Plaintiff asserts the ALJ committed error by failing to develop medical evidence with respect to plaintiff's vertigo. At issue in the ALJ's decision under review here is the determination that plaintiff was no longer disabled after June 1, 1995. AT 33-34, 434. Plaintiff did not report problems of vertigo or allege disability based on this impairment during the relevant time period. AT 511-520 (in disability report dated August 19, 2002, plaintiff reported problems only with hand), 678 (plaintiff reported 2-3 month history of vertigo in February 2003), 682-683 (no vertigo complaints in April 2003), 701 (in neurological consult dated October 20, 2003, plaintiff reported complaints of vertigo over past ten months). In light of this record, the ALJ committed no error with respect to development of medical evidence.
Plaintiff further asserts the ALJ should have elicited testimony from plaintiff regarding his hand impairment. As discussed above, substantial evidence supports the finding of medical improvement. Testimony was elicited at the hearing from the medical expert regarding plaintiff's hand impairment during the relevant time period. AT 845-846. Although plaintiff was represented by counsel at the hearing, no testimony by plaintiff or his wife was proffered regarding the alleged disability during the relevant time period.

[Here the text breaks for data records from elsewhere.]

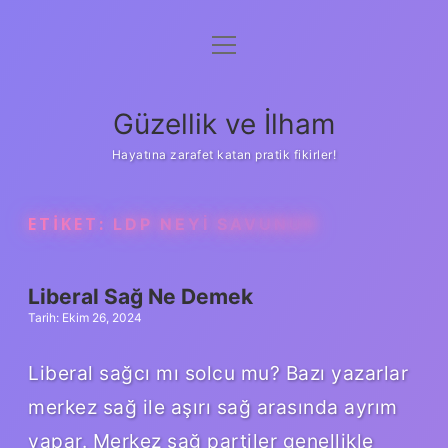
menüyü
Anasayfa
aç
Gizlilik Politikası
Güzellik ve İlham
Yasal Uyarı
Hayatına zarafet katan pratik fikirler!
Hakkımızda
ETIKET:
LDP NEYI SAVUNUR
Liberal Sağ Ne Demek
Tarih: Ekim 26, 2024
Liberal sağcı mı solcu mu? Bazı yazarlar
merkez sağ ile aşırı sağ arasında ayrım
yapar. Merkez sağ partiler genellikle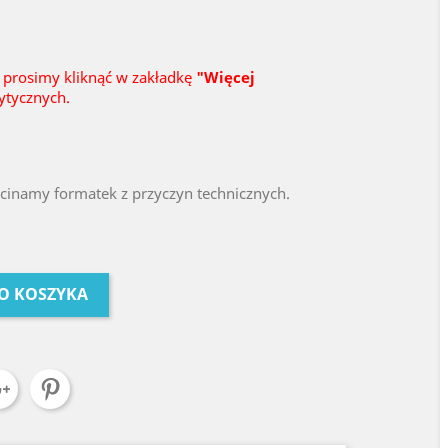
 prosimy kliknąć w zakładkę
"Więcej
ytycznych.
ycinamy formatek z przyczyn technicznych.
O KOSZYKA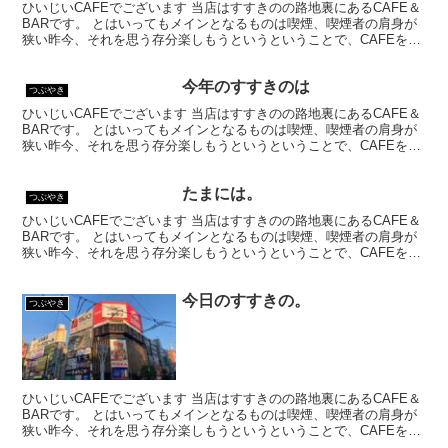
ひいじいCAFEでございます 当店はすすきのの路地裏にあるCAFE＆
BARです。 とはいってもメインとなるものは喫煙、喫煙者の肩身が
狭い昨今、それを思う存分楽しもうというということで、CAFEを名
乗ってはいるものの、シガーバーとして営業して...
今年のすすきのは
つぶやき
ひいじいCAFEでございます 当店はすすきのの路地裏にあるCAFE＆
BARです。 とはいってもメインとなるものは喫煙、喫煙者の肩身が
狭い昨今、それを思う存分楽しもうというということで、CAFEを名
乗ってはいるものの、シガーバーとして営業して...
たまには。
つぶやき
ひいじいCAFEでございます 当店はすすきのの路地裏にあるCAFE＆
BARです。 とはいってもメインとなるものは喫煙、喫煙者の肩身が
狭い昨今、それを思う存分楽しもうというということで、CAFEを名
乗ってはいるものの、シガーバーとして営業して...
今日のすすきの。
つぶやき
ひいじいCAFEでございます 当店はすすきのの路地裏にあるCAFE＆
BARです。 とはいってもメインとなるものは喫煙、喫煙者の肩身が
狭い昨今、それを思う存分楽しもうというということで、CAFEを名
乗ってはいるものの、シガーバーとして営業して...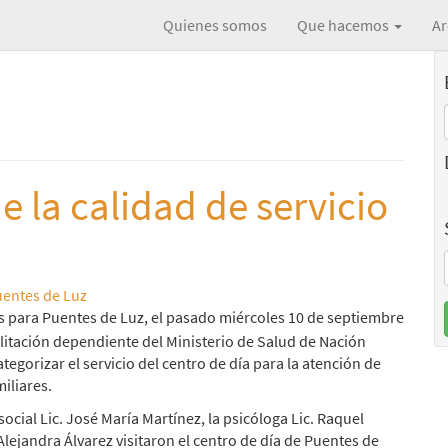
Quienes somos
Que hacemos
Ar
 la calidad de servicio
entes de Luz
s para Puentes de Luz, el pasado miércoles 10 de septiembre
litación dependiente del Ministerio de Salud de Nación
categorizar el servicio del centro de día para la atención de
iliares.
ocial Lic. José María Martínez, la psicóloga Lic. Raquel
Alejandra Álvarez visitaron el centro de día de Puentes de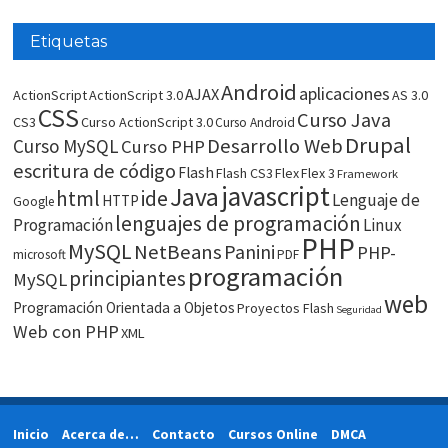
Etiquetas
Android
aplicaciones
AJAX
ActionScript
ActionScript 3.0
AS 3.0
CSS
Curso Java
CS3
Curso ActionScript 3.0
Curso Android
Drupal
Desarrollo Web
Curso MySQL
Curso PHP
escritura de código
Flash
Flash CS3
Flex
Flex 3
Framework
javascript
Java
html
ide
Lenguaje de
HTTP
Google
lenguajes de programación
Programación
Linux
PHP
MySQL
NetBeans
Panini
PHP-
microsoft
PDF
programación
principiantes
MySQL
web
Programación Orientada a Objetos
Proyectos Flash
Seguridad
Web con PHP
XML
Inicio
Acerca de…
Contacto
Cursos Online
DMCA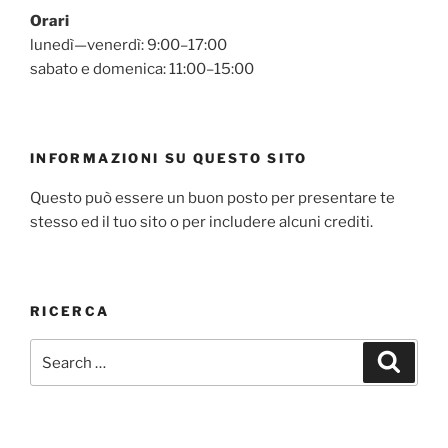
Orari
lunedì—venerdì: 9:00–17:00
sabato e domenica: 11:00–15:00
INFORMAZIONI SU QUESTO SITO
Questo può essere un buon posto per presentare te
stesso ed il tuo sito o per includere alcuni crediti.
RICERCA
Search
Search
for: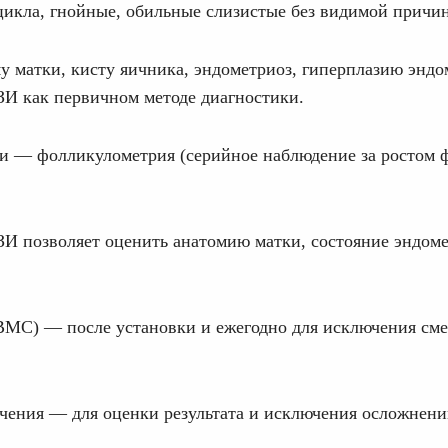
икла, гнойные, обильные слизистые без видимой причи
 матки, кисту яичника, эндометриоз, гиперплазию эндо
ЗИ как первичном методе диагностики.
и — фолликулометрия (серийное наблюдение за ростом 
И позволяет оценить анатомию матки, состояние эндоме
ВМС) — после установки и ежегодно для исключения см
ечения — для оценки результата и исключения осложнени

Given the lack of treatment after 1991 and the other record medical evidence, the court finds no error in the ALJ's failure to specifically question plaintiff or his wife at the hearing in this regard.
The ALJ's decision is fully supported by substantial evidence in the record and based on the proper legal standards. Accordingly, IT IS HEREBY ORDERED that:
1. Plaintiff's motion for summary judgment or remand is denied, and
2. The Commissioner's cross-motion for summary judgment is granted.